Brodsky shrugged without apology, but warily. His whole existence was wariness. ‘I can’t control the speculation of the sensational Capitalist Press.’
‘Of course you can’t. But on this occasion they seem to have been pretty near the truth.’
Brodsky said, ‘So you knew she was a spy?’
‘Don’t be insolent, Brodsky. I’m the ambassador and you are a very junior diplomat.’
Brodsky pondered this, thin fingers coiling and uncoiling a lock of soft hair above one ear. Zuvorin wondered if he were a homosexual. Probably no
t: Brodsky’s satisfaction was intrigue and furtive power.
Brodsky said, ‘I didn’t mean to be insolent. I merely wondered how you knew that this girl was engaged in such activities. Such matters are surely outside your responsibilities …’
Wearily Zuvorin realized that Brodsky was speculating whether he had his own contacts in the hierarchy of the K.G.B. Possibly at the summit of the security organization.
‘Comrade Brodsky,’ Zuvorin said. ‘It is not for you to decide what my responsibilities are.’
Brodsky crossed his legs, examined a pointed black toecap. ‘I was merely wondering …’

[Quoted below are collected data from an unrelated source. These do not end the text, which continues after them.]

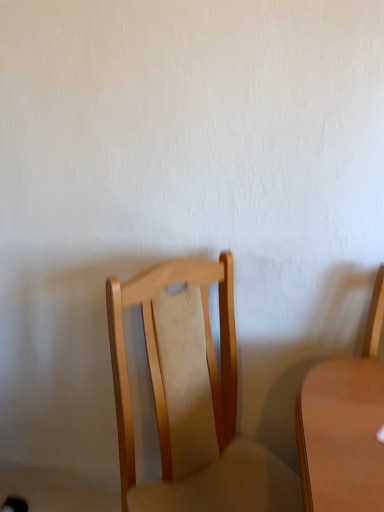 You are a GUI agent. You are given a task and a screenshot of the screen. Output one action in this format:
    pyautogui.click(x=<x>, y=<y>)
    Task: Click on the light brown wood chair at right, acting as the 1th chair starting from the right
    Image resolution: width=384 pixels, height=512 pixels.
    Given the screenshot: What is the action you would take?
    pyautogui.click(x=344, y=425)

The width and height of the screenshot is (384, 512). Describe the element at coordinates (344, 425) in the screenshot. I see `light brown wood chair at right, acting as the 1th chair starting from the right` at that location.

What do you see at coordinates (204, 410) in the screenshot? This screenshot has width=384, height=512. I see `light wood chair at center, the 1th chair when ordered from left to right` at bounding box center [204, 410].

Locate an element on the screen. The height and width of the screenshot is (512, 384). light wood chair at center, placed as the second chair when sorted from right to left is located at coordinates (204, 410).

Measure the distance between point (x=176, y=490) and camera.

Point (x=176, y=490) and camera are 3.34 feet apart from each other.

Locate an element on the screen. light brown wood chair at right, acting as the 1th chair starting from the right is located at coordinates (344, 425).

Which is more to the right, light wood chair at center, placed as the second chair when sorted from right to left, or light brown wood chair at right, acting as the 1th chair starting from the right?

light brown wood chair at right, acting as the 1th chair starting from the right.

Is light wood chair at center, placed as the second chair when sorted from right to left, positioned behind light brown wood chair at right, placed as the second chair when sorted from left to right?

No, light wood chair at center, placed as the second chair when sorted from right to left, is closer to the camera.

Is point (132, 290) positioned behind point (345, 362)?

No.

From the image's perspective, between light wood chair at center, the 1th chair when ordered from left to right, and light brown wood chair at right, acting as the 1th chair starting from the right, which one is located above?

From the image's view, light brown wood chair at right, acting as the 1th chair starting from the right, is above.

From a real-world perspective, between light wood chair at center, the 1th chair when ordered from left to right, and light brown wood chair at right, acting as the 1th chair starting from the right, who is vertically higher?

light brown wood chair at right, acting as the 1th chair starting from the right, from a real-world perspective.

Considering the sizes of light wood chair at center, the 1th chair when ordered from left to right, and light brown wood chair at right, placed as the second chair when sorted from left to right, in the image, is light wood chair at center, the 1th chair when ordered from left to right, wider or thinner than light brown wood chair at right, placed as the second chair when sorted from left to right,?

Considering their sizes, light wood chair at center, the 1th chair when ordered from left to right, looks broader than light brown wood chair at right, placed as the second chair when sorted from left to right.

Looking at this image, considering the sizes of objects light wood chair at center, placed as the second chair when sorted from right to left, and light brown wood chair at right, placed as the second chair when sorted from left to right, in the image provided, who is shorter, light wood chair at center, placed as the second chair when sorted from right to left, or light brown wood chair at right, placed as the second chair when sorted from left to right,?

With less height is light brown wood chair at right, placed as the second chair when sorted from left to right.

Considering the relative sizes of light wood chair at center, placed as the second chair when sorted from right to left, and light brown wood chair at right, placed as the second chair when sorted from left to right, in the image provided, is light wood chair at center, placed as the second chair when sorted from right to left, smaller than light brown wood chair at right, placed as the second chair when sorted from left to right,?

Actually, light wood chair at center, placed as the second chair when sorted from right to left, might be larger than light brown wood chair at right, placed as the second chair when sorted from left to right.

Would you say light wood chair at center, the 1th chair when ordered from left to right, is outside light brown wood chair at right, placed as the second chair when sorted from left to right?

That's correct, light wood chair at center, the 1th chair when ordered from left to right, is outside of light brown wood chair at right, placed as the second chair when sorted from left to right.

Are light wood chair at center, the 1th chair when ordered from left to right, and light brown wood chair at right, placed as the second chair when sorted from left to right, far apart?

No, light wood chair at center, the 1th chair when ordered from left to right, is not far away from light brown wood chair at right, placed as the second chair when sorted from left to right.

Is light wood chair at center, the 1th chair when ordered from left to right, aimed at light brown wood chair at right, placed as the second chair when sorted from left to right?

No, light wood chair at center, the 1th chair when ordered from left to right, is not turned towards light brown wood chair at right, placed as the second chair when sorted from left to right.

Measure the distance from light wood chair at center, the 1th chair when ordered from left to right, to light brown wood chair at right, acting as the 1th chair starting from the right.

light wood chair at center, the 1th chair when ordered from left to right, and light brown wood chair at right, acting as the 1th chair starting from the right, are 12.89 inches apart from each other.

Find the location of a particular element. Image resolution: width=384 pixels, height=512 pixels. chair in front of the light brown wood chair at right, placed as the second chair when sorted from left to right is located at coordinates (204, 410).

Considering the positions of objects light brown wood chair at right, acting as the 1th chair starting from the right, and light wood chair at center, the 1th chair when ordered from left to right, in the image provided, who is more to the left, light brown wood chair at right, acting as the 1th chair starting from the right, or light wood chair at center, the 1th chair when ordered from left to right,?

light wood chair at center, the 1th chair when ordered from left to right, is more to the left.

Which is in front, light brown wood chair at right, placed as the second chair when sorted from left to right, or light wood chair at center, the 1th chair when ordered from left to right?

Positioned in front is light wood chair at center, the 1th chair when ordered from left to right.

Which is behind, point (338, 496) or point (216, 263)?

The point (216, 263) is farther from the camera.

From the image's perspective, which one is positioned lower, light brown wood chair at right, placed as the second chair when sorted from left to right, or light wood chair at center, placed as the second chair when sorted from right to left?

light wood chair at center, placed as the second chair when sorted from right to left.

‘Then please don’t.’ Zuvorin decided to press home the attack. ‘In the future I suggest that you exercise a little more restraint when issuing your instructions’—not orders, that acknowledged too much authority—‘to members of my staff. Also I suggest that you be more discreet in the reports that you send back to Moscow.’ A suggestion, the product of a lifetime of verbal jousting, that he knew the content of Brodsky’s reports. I don’t, thought the ambassador, but I’ve got a very good idea.
‘I have my work to do,’ Brodsky sulked.
‘So have we all, Comrade Brodsky. It is my task to see that each of us carries it out competently. It is my view that your competence of late is open to question.’
Brodsky staged a small rebellion. ‘I take my orders from Moscow. You know that.’
‘You also take your orders from me. And if you continue in this vein I shall make it my business to see that very shortly you will be back in Moscow to accept those orders first-hand.’
Brodsky sulked some more. Uncertain. Trained to suspect everyone.
The ambassador stubbed out his cigarette with regret. Five more to go and a Czech reception to cope with in the evening. But he could not let up now. ‘For instance,’ he said, ‘how are the new duties of Comrade Zhukov working out?’
Brodsky looked perturbed. ‘Comrade Zhukov is a worthy member of the Party. He carries out his duties admirably. What more can I say?’
It was not difficult, Zuvorin thought, to alarm Brodsky. After all, if Hoover were right and eighty per cent of all Soviet personnel were spies, the odds against successfully naming Zhukov as one of Brodsky’s cohorts were small. ‘Tell me about his duties, Comrade Brodsky.’